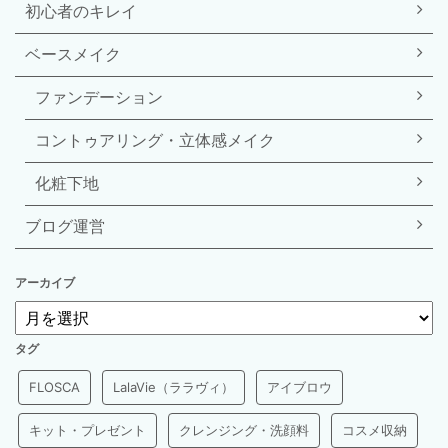
初心者のキレイ
ベースメイク
ファンデーション
コントゥアリング・立体感メイク
化粧下地
ブログ運営
アーカイブ
タグ
FLOSCA
LalaVie（ララヴィ）
アイブロウ
キット・プレゼント
クレンジング・洗顔料
コスメ収納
┄┄┄┄┄┄┄┄┄┄
When a record holds a picture, leave that picture out; copy the rest verbatim.

*Output of the task:*
初心者のキレイ
ベースメイク
ファンデーション
コントゥアリング・立体感メイク
化粧下地
ブログ運営
アーカイブ
タグ
FLOSCA
LalaVie（ララヴィ）
アイブロウ
キット・プレゼント
クレンジング・洗顔料
コスメ収納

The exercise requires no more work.